Non-invasive SBRT vs surgery: Comparative evidence-based analyses
[ A ] A past analysis of early stage NSCLC patients deemed unfit for lobectomy revealed no pronounced difference in treatment outcomes between SBRT and wedge resection.
- No differences with respect to local recurrence.
- No distant metastatis or freedom from any failure.
- With SBRT, the risk of local recurrence was less; the overall survival was higher in surgery (87% vs 72%).
- The cause-specific survival remained almost the same (93% with SBRT and 94% with wedge resection). [i]
[ B ] A similar finding was observed in a propensity-matched study with stage 1 patients. 462 of them underwent surgery and 76 were treated with SBRT. Both the groups showed similar rates of local recurrence and disease-specific survival and the 4-year local control was 90%.[ii]
[ C ] A retrospective analysis by Japanese investigators with 87 Stage 1 patients who refused surgery and were treated with SBRT showed following results:
- The 5-year local control rate for T1 and T2 tumors were 92% and 73% respectively.
- The 5-year overall survival rate for Stage 1A and Stage 1B groups were 72% and 62% respectively. Researchers concluded that survival rate with SBRT is almost comparable to surgery.
[ D ] In another propensity-matched analysis by Japan Clinical Oncology Group (JCOG) showed the superiority of SBRT over surgery. 64 patients underwent minimally-invasive surgery and 64 patients were treated with SBRT. 1-year and 3-year loco-regional control rates were found to be superior with SBRT over surgery.
[ E ] In another recent study, SBRT has been found to be effective even in elderly patients (≥80 years of age) resulting in better local control and minimum toxicity.

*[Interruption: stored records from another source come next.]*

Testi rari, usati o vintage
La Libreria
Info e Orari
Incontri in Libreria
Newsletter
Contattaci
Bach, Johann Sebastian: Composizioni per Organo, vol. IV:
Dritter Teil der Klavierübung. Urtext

[ F ] Advanced SBRT with Cyberknife has also shown significant improvement in emotional functioning in a study with patients suffering from Stage I non-small lung cancer. It also showed acceptable survival rate, high local control and low toxicity.
However, several randomized studies comparing the benefits of SBRT and surgery could not be completed because of poor accrual.

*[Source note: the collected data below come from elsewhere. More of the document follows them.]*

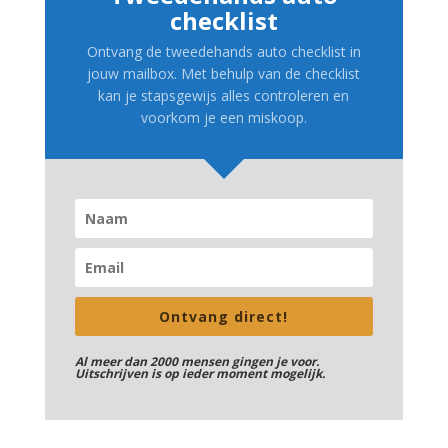
checklist
Ontvang de tweedehands auto checklist in
jouw mailbox. Met behulp van de checklist
kan je stapsgewijs alles controleren en
voorkom je een miskoop.
Ontvang direct!
Al meer dan 2000 mensen gingen je voor.
Uitschrijven is op ieder moment mogelijk.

Possible improvement in the quality of life and pulmonary function post SBRT:
- Analysis of one Radiation Therapy Oncology Group (RTOG) trial showed no significant effect on overall condition but there were non-significant declines in forced expiratory volume (FEV) and carbon-monoxide diffusing capacity.
- A study from Cleveland Clinic revealed minor declines in diffusing capacity of CO. The quality of life remained same that maintained the same 6-minute walking distance. No increase in dyspnea was reported.

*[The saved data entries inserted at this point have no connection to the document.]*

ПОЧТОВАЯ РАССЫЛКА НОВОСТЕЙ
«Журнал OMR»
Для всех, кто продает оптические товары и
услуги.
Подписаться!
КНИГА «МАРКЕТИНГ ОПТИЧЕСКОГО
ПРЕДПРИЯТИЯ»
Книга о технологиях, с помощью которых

Is SBRT appropriate for all patients with early-stage lung cancer?
Not all patients can be given SBRT but very few can be excluded.
- SBRT is effective in treating small-sized centrally located tumors but the risk of side effects is more with less expectation in local control.
- Emerging evidence shows effectiveness of SBRT in larger tumors (T2) with 4-5 cm diameter but the local control is less than that observed with smaller tumors.
- Patients with poor pulmonary function at the baseline can also be considered for SBRT depending on certain preconditions.
- Patients that are not good candidates for SBRT may be treated with other hypofractionation regimens which may require a few more treatments but also have excellent outcomes with low risk of side effects
Today, a large body of evidence supports the use of SBRT in treating early stage NSCLC but decisions in optimal choice of treatments should be made by a multidisciplinary team after a careful analysis of all possible outcomes.